I could not imagine anything that I would not do to make him better, to
keep him safe, to hold him close, to care and love him with all my being and I knew
instantly that I could be a mother, that I could be a good mother and I was
capable of doing all that I needed to in order to care for him. I am not saying that it was easy, because it
wasn’t,
and I am not saying that I did not have doubts and fears, but I knew. Liam taught me that and perhaps God taught me
that, I am an unsure. What I am sure of
still to this day, is that I am a good mother when I am not in active
addiction.
After
his death we went to a grief support group for parents who have had
miscarriages, still births and infant deaths.

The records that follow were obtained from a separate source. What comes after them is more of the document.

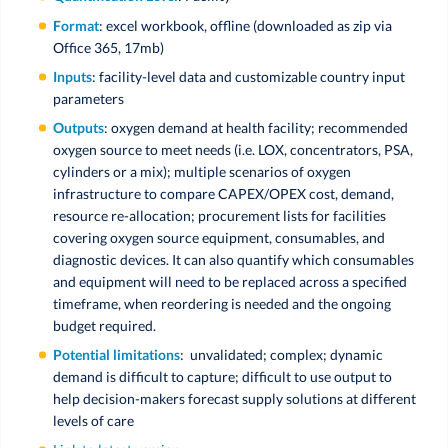
Format
: excel workbook, offline (downloaded as zip via
Office 365, 17mb)
Inputs
: facility-level data and customizable country input
parameters
Outputs
: oxygen demand at health facility; recommended
oxygen source to meet needs (i.e. LOX, concentrators, PSA,
cylinders or a mix); multiple scenarios of oxygen
infrastructure to compare CAPEX/OPEX cost, demand,
resource re-allocation; procurement lists for facilities
covering oxygen source equipment, consumables, and
diagnostic devices. It can also quantify which consumables
and equipment will need to be replaced across a specified
timeframe, when reordering is needed and the ongoing
budget required.
Potential limitations
: unvalidated; complex; dynamic
demand is difficult to capture; difficult to use output to
help decision-makers forecast supply solutions at different
levels of care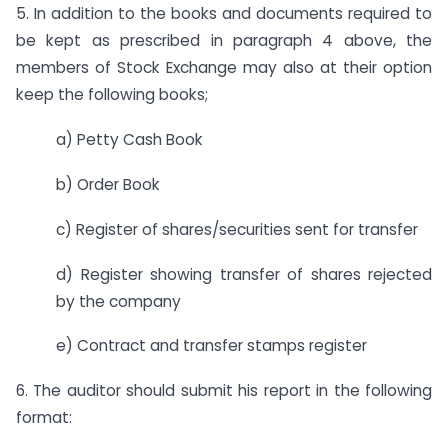
5. In addition to the books and documents required to
be kept as prescribed in paragraph 4 above, the
members of Stock Exchange may also at their option
keep the following books;
a) Petty Cash Book
b) Order Book
c) Register of shares/securities sent for transfer
d) Register showing transfer of shares rejected
by the company
e) Contract and transfer stamps register
6. The auditor should submit his report in the following
format: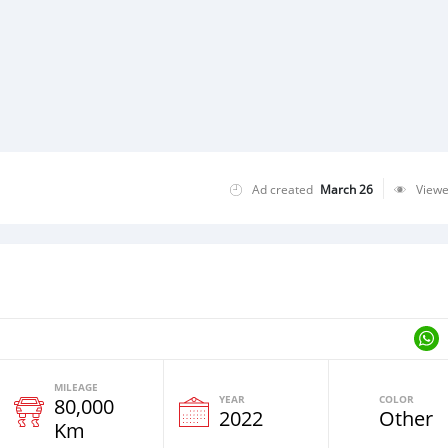
Ad created
March 26
View
MILEAGE
YEAR
COLOR
80,000
2022
Other
Km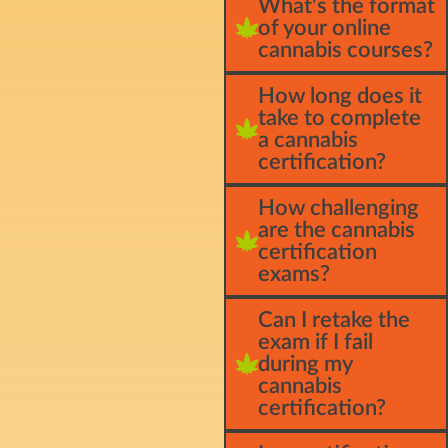
What's the format
of your online
cannabis courses?
How long does it
take to complete
a cannabis
certification?
How challenging
are the cannabis
certification
exams?
Can I retake the
exam if I fail
during my
cannabis
certification?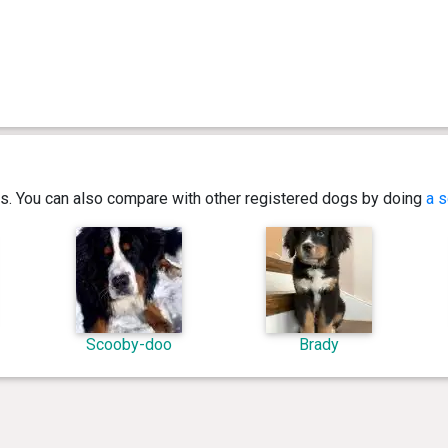
ics. You can also compare with other registered dogs by doing
a s
Scooby-doo
Brady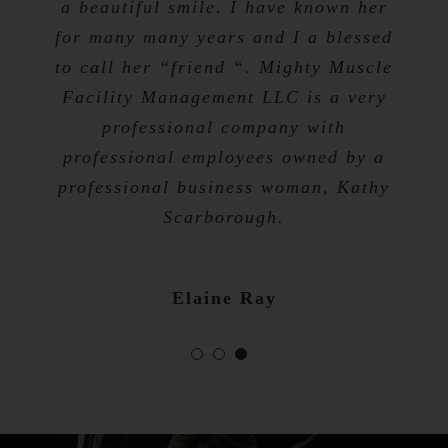
a beautiful smile. I have known her
for many many years and I a blessed
Tevis Talibah
to call her “friend “. Mighty Muscle
Nicole Bibb
Facility Management LLC is a very
professional company with
professional employees owned by a
professional business woman, Kathy
Scarborough.
Elaine Ray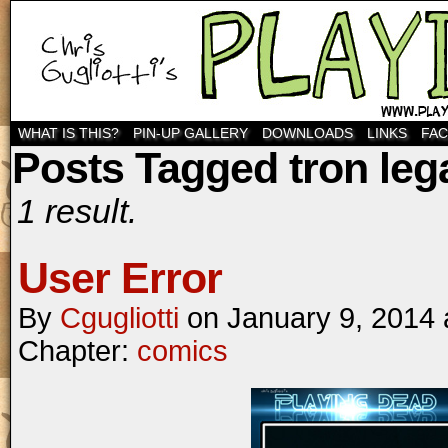
WHAT IS THIS?
PIN-UP GALLERY
DOWNLOADS
LINKS
FA
Posts Tagged tron leg
1 result.
User Error
By
Cgugliotti
on
January 9, 2014
Chapter:
comics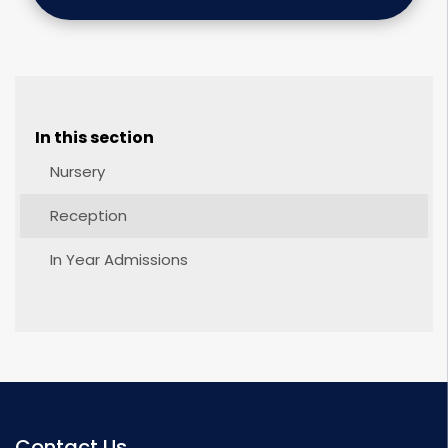
In this section
Nursery
Reception
In Year Admissions
Contact Us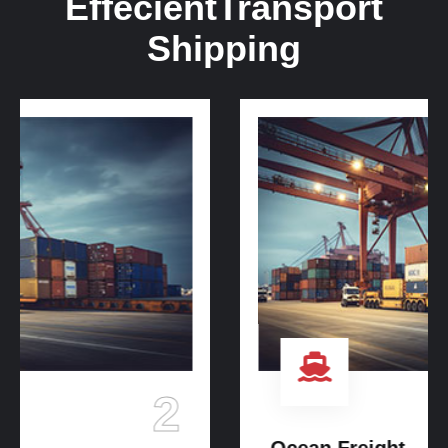
Effecient
Transport
Shipping
3
Ocean Freight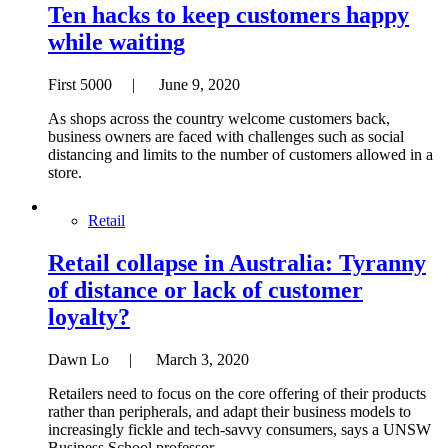
Ten hacks to keep customers happy
while waiting
First 5000 | June 9, 2020
As shops across the country welcome customers back,
business owners are faced with challenges such as social
distancing and limits to the number of customers allowed in a
store.
Retail
Retail collapse in Australia: Tyranny
of distance or lack of customer
loyalty?
Dawn Lo | March 3, 2020
Retailers need to focus on the core offering of their products
rather than peripherals, and adapt their business models to
increasingly fickle and tech-savvy consumers, says a UNSW
Business School professor.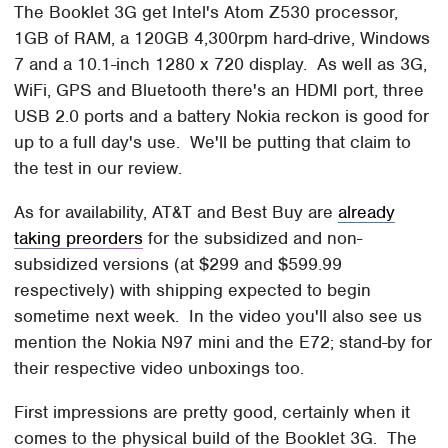
The Booklet 3G get Intel's Atom Z530 processor,
1GB of RAM, a 120GB 4,300rpm hard-drive, Windows
7 and a 10.1-inch 1280 x 720 display. As well as 3G,
WiFi, GPS and Bluetooth there's an HDMI port, three
USB 2.0 ports and a battery Nokia reckon is good for
up to a full day's use. We'll be putting that claim to
the test in our review.
As for availability, AT&T and Best Buy are
already
taking preorders
for the subsidized and non-
subsidized versions (at $299 and $599.99
respectively) with shipping expected to begin
sometime next week. In the video you'll also see us
mention the Nokia N97 mini and the E72; stand-by for
their respective video unboxings too.
First impressions are pretty good, certainly when it
comes to the physical build of the Booklet 3G. The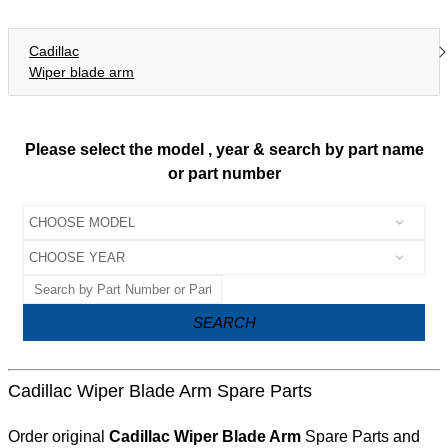
Cadillac
Wiper blade arm
Please select the model , year & search by part name
or part number
SEARCH
Cadillac Wiper Blade Arm Spare Parts
Order original
Cadillac Wiper Blade Arm
Spare Parts and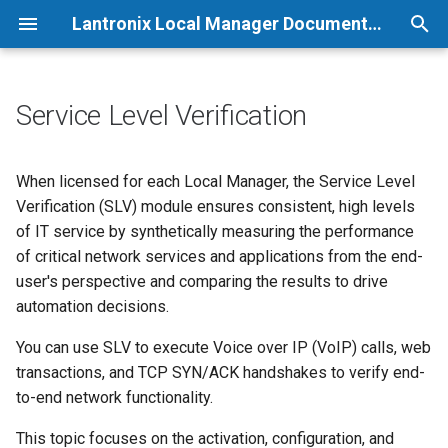
Lantronix Local Manager Documentation
T
y
Service Level Verification
p
e
When licensed for each Local Manager, the Service Level
Verification (SLV) module ensures consistent, high levels
t
of IT service by synthetically measuring the performance
o
of critical network services and applications from the end-
user's perspective and comparing the results to drive
s
automation decisions.
t
You can use SLV to execute Voice over IP (VoIP) calls, web
a
transactions, and TCP SYN/ACK handshakes to verify end-
r
to-end network functionality.
t
This topic focuses on the activation, configuration, and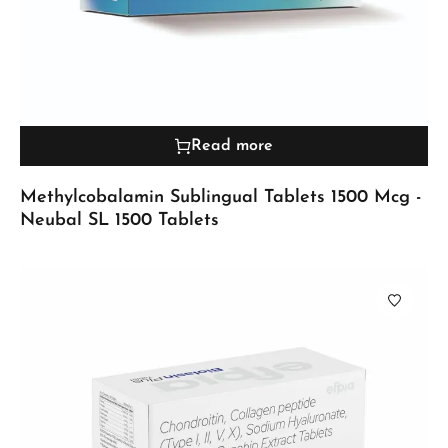
Read more
Methylcobalamin Sublingual Tablets 1500 Mcg -
Neubal SL 1500 Tablets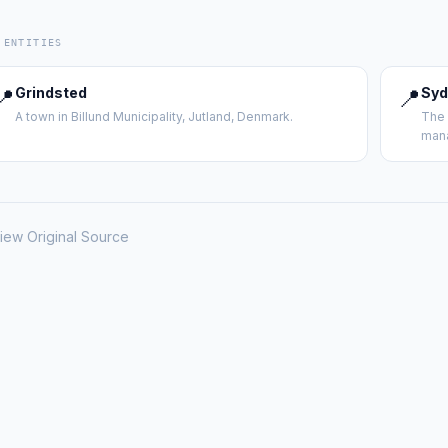
 ENTITIES
📍
Grindsted
📍
Syd
A town in Billund Municipality, Jutland, Denmark.
The 
mana
iew Original Source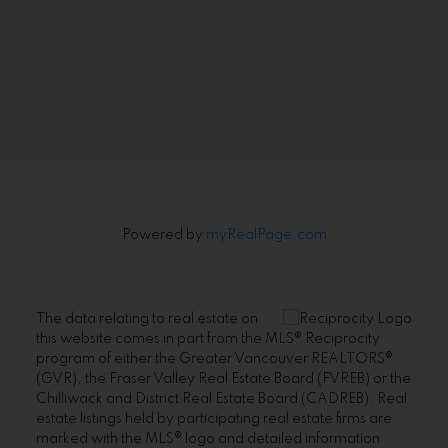
Signup
Powered by
myRealPage.com
The data relating to real estate on
this website comes in part from the MLS® Reciprocity
program of either the Greater Vancouver REALTORS®
(GVR), the Fraser Valley Real Estate Board (FVREB) or the
Chilliwack and District Real Estate Board (CADREB). Real
estate listings held by participating real estate firms are
marked with the MLS® logo and detailed information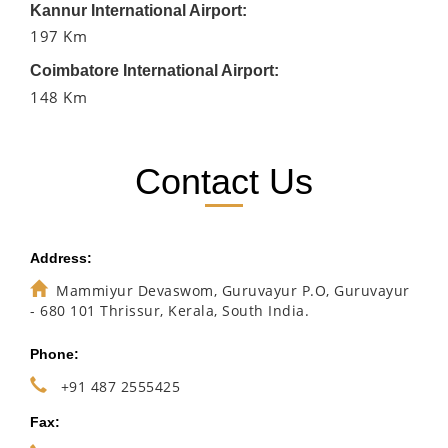
Kannur International Airport:
197 Km
Coimbatore International Airport:
148 Km
Contact Us
Address:
Mammiyur Devaswom, Guruvayur P.O, Guruvayur
- 680 101 Thrissur, Kerala, South India.
Phone:
+91 487 2555425
Fax: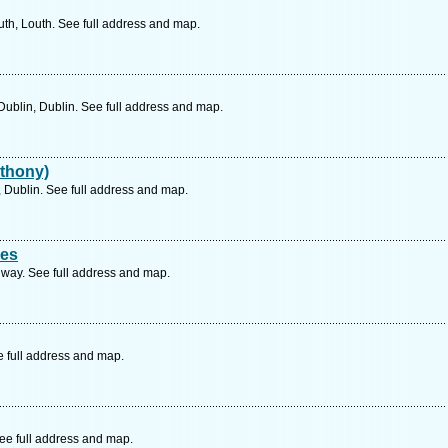
h, Louth. See full address and map.
ublin, Dublin. See full address and map.
thony)
 Dublin. See full address and map.
ces
way. See full address and map.
e full address and map.
See full address and map.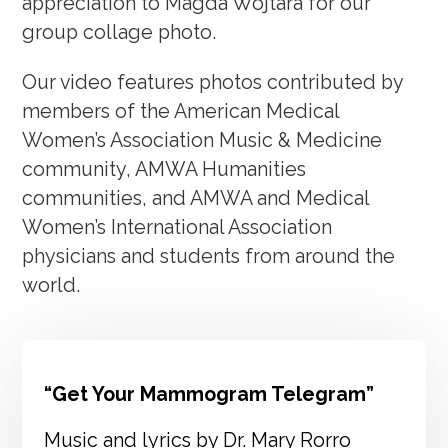
appreciation to Magda Wojtara for our
group collage photo.
Our video features photos contributed by
members of the American Medical
Women’s Association Music & Medicine
community, AMWA Humanities
communities, and AMWA and Medical
Women’s International Association
physicians and students from around the
world.
“Get Your Mammogram Telegram”
Music and lyrics by Dr. Mary Rorro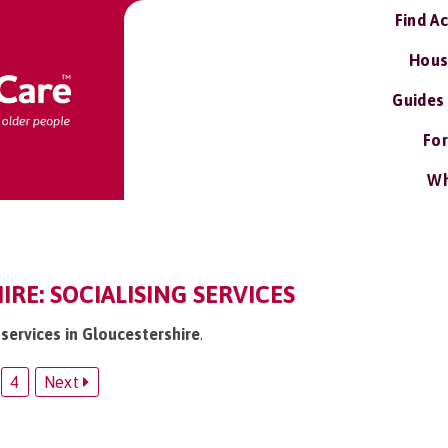
Find A
Hous
Guides
For
Wh
RE: SOCIALISING SERVICES
g services in Gloucestershire
.
4
Next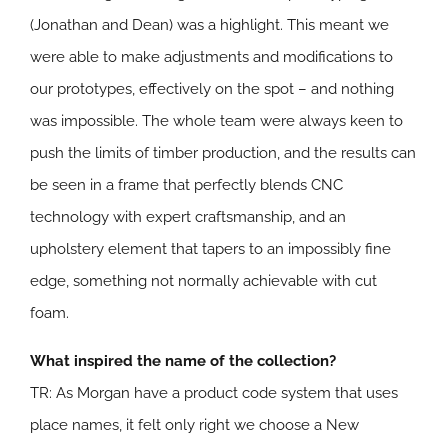
(Jonathan and Dean) was a highlight. This meant we
were able to make adjustments and modifications to
our prototypes, effectively on the spot – and nothing
was impossible. The whole team were always keen to
push the limits of timber production, and the results can
be seen in a frame that perfectly blends CNC
technology with expert craftsmanship, and an
upholstery element that tapers to an impossibly fine
edge, something not normally achievable with cut
foam.
What inspired the name of the collection?
TR: As Morgan have a product code system that uses
place names, it felt only right we choose a New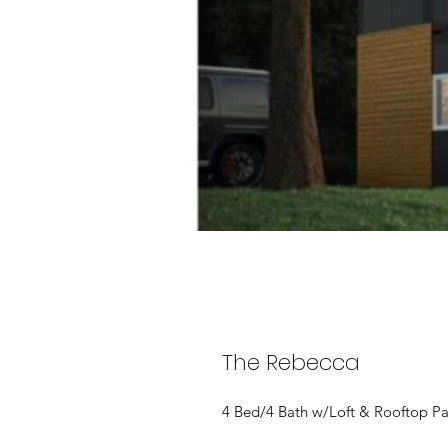
The Rebecca
4 Bed/4 Bath w/Loft & Rooftop Pa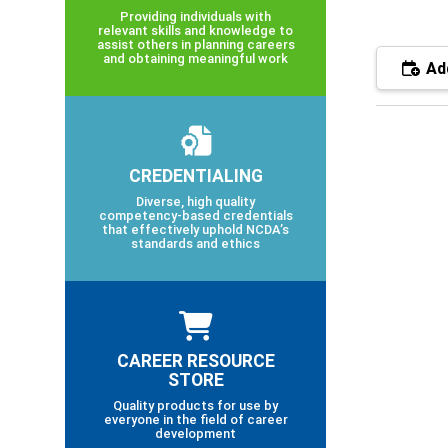
Providing individuals with
relevant skills and knowledge to
assist others in planning careers
and obtaining meaningful work
Add
CREDENTIALING
Diverse, high quality
competency-based credentials
that effectively uphold NCDA’s
standards and ethics
CAREER RESOURCE
STORE
Quality products for use by
everyone in the field of career
development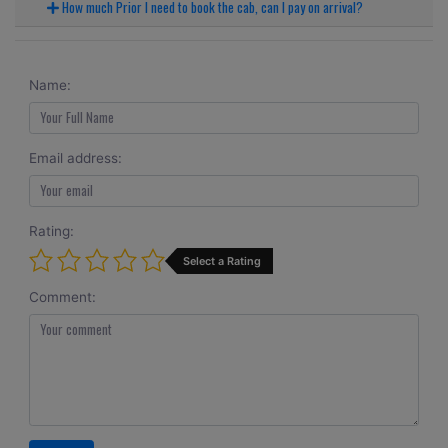
How much Prior I need to book the cab, can I pay on arrival?
Name:
Email address:
Rating:
Select a Rating
Comment: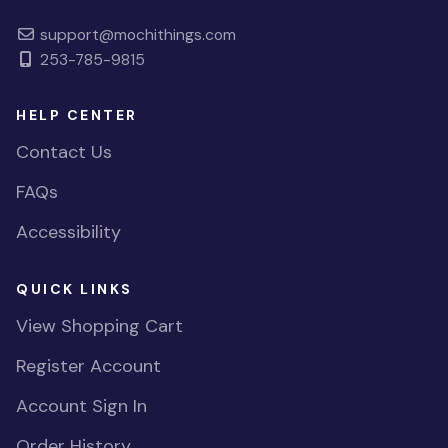
support@mochithings.com
253-785-9815
HELP CENTER
Contact Us
FAQs
Accessibility
QUICK LINKS
View Shopping Cart
Register Account
Account Sign In
Order History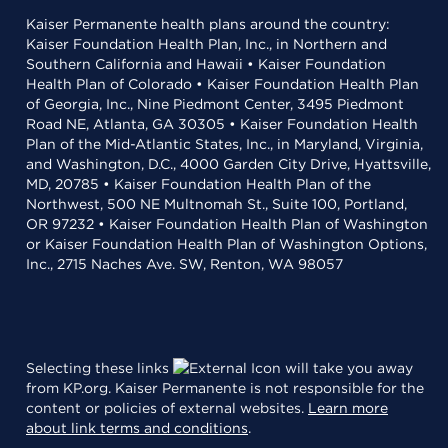
Kaiser Permanente health plans around the country:
Kaiser Foundation Health Plan, Inc., in Northern and
Southern California and Hawaii • Kaiser Foundation
Health Plan of Colorado • Kaiser Foundation Health Plan
of Georgia, Inc., Nine Piedmont Center, 3495 Piedmont
Road NE, Atlanta, GA 30305 • Kaiser Foundation Health
Plan of the Mid-Atlantic States, Inc., in Maryland, Virginia,
and Washington, D.C., 4000 Garden City Drive, Hyattsville,
MD, 20785 • Kaiser Foundation Health Plan of the
Northwest, 500 NE Multnomah St., Suite 100, Portland,
OR 97232 • Kaiser Foundation Health Plan of Washington
or Kaiser Foundation Health Plan of Washington Options,
Inc., 2715 Naches Ave. SW, Renton, WA 98057
Selecting these links
will take you away
from KP.org. Kaiser Permanente is not responsible for the
content or policies of external websites.
Learn more
about link terms and conditions
.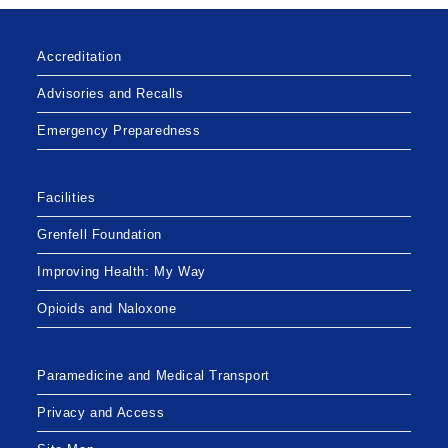
Accreditation
Advisories and Recalls
Emergency Preparedness
Facilities
Grenfell Foundation
Improving Health: My Way
Opioids and Naloxone
Paramedicine and Medical Transport
Privacy and Access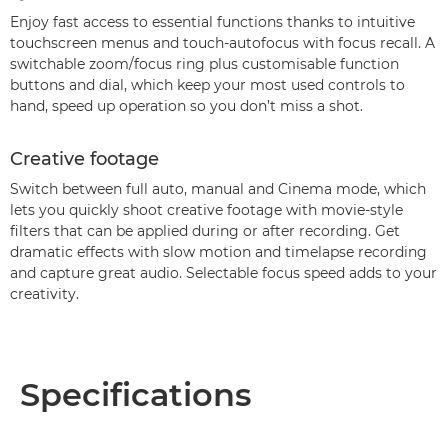
Enjoy fast access to essential functions thanks to intuitive
touchscreen menus and touch-autofocus with focus recall. A
switchable zoom/focus ring plus customisable function
buttons and dial, which keep your most used controls to
hand, speed up operation so you don’t miss a shot.
Creative footage
Switch between full auto, manual and Cinema mode, which
lets you quickly shoot creative footage with movie-style
filters that can be applied during or after recording. Get
dramatic effects with slow motion and timelapse recording
and capture great audio. Selectable focus speed adds to your
creativity.
Specifications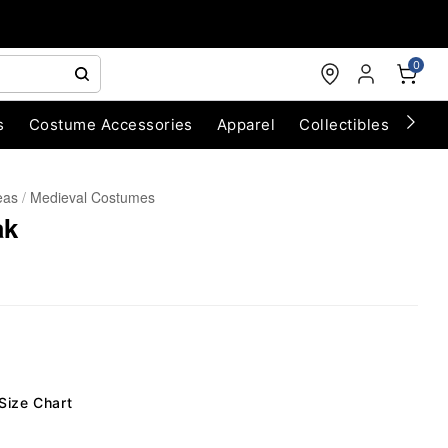
0
s
Costume Accessories
Apparel
Collectibles
Chri
eas
Medieval Costumes
ak
Size Chart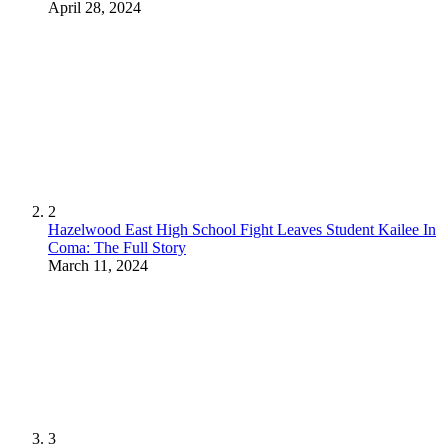
April 28, 2024
2
Hazelwood East High School Fight Leaves Student Kailee In
Coma: The Full Story
March 11, 2024
3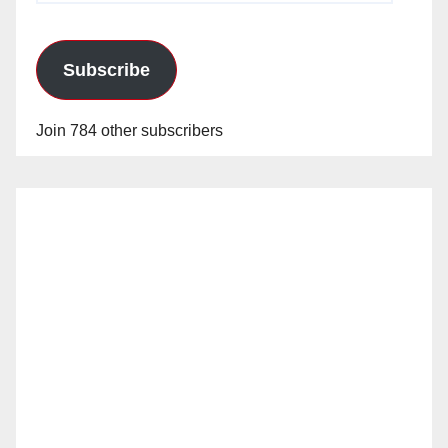
Subscribe
Join 784 other subscribers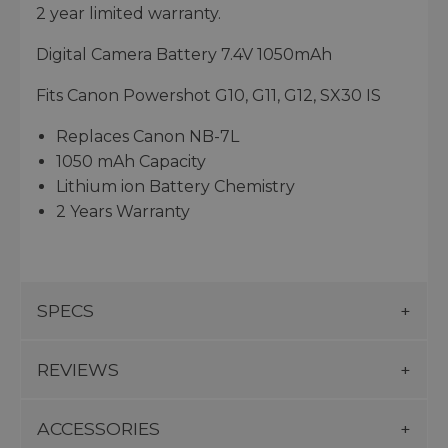
2 year limited warranty.
Digital Camera Battery 7.4V 1050mAh
Fits Canon Powershot G10, G11, G12, SX30 IS
Replaces Canon NB-7L
1050 mAh Capacity
Lithium ion Battery Chemistry
2 Years Warranty
SPECS
REVIEWS
ACCESSORIES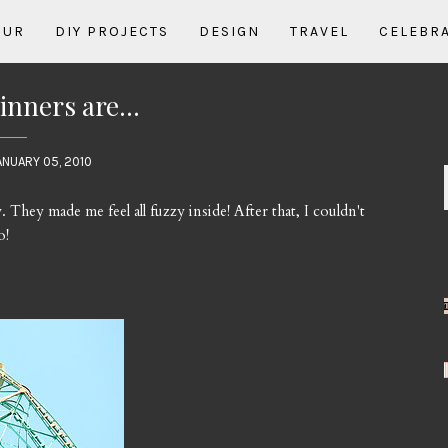
OUR
DIY PROJECTS
DESIGN
TRAVEL
CELEBR
nners are...
ANUARY 05, 2010
hey made me feel all fuzzy inside! After that, I couldn't
o!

So many of the parents there were angry about the death of their babies,
and understandably so. I was fortunate enough
to feel so differently. I was grateful,
so very grateful that I got to meet Liam, hold him, love him and be his
mother. I was, in fact, honored to hold
him as he died. I could have been angry,
I could have lashed out and I could have strayed away from other babies in my
grief, but I didn’t and neither did Frank.
Perspective and choice.
During
this latest trial: the separation and divorce that Frank and I have been going
through and are still going through, I could easily harbor resentment and
bewail any injustices that I might perceive.
I could easily curl into a ball and wallow in sadness and distress, but
I choose not to. I choose to accept the
situation, allow myself to feel sadness but to look at this as the ending of
one chapter and the beginning of another.
I am only 42, I am still young and there is so much of life ahead of me
and so much I want to learn and explore.
There is so much to be grateful for and so many people that care. I have sadness but I also have joy and I
choose to allow that to balance my life.
You can either learn from trials or you can let them bury you. Perspective and choice.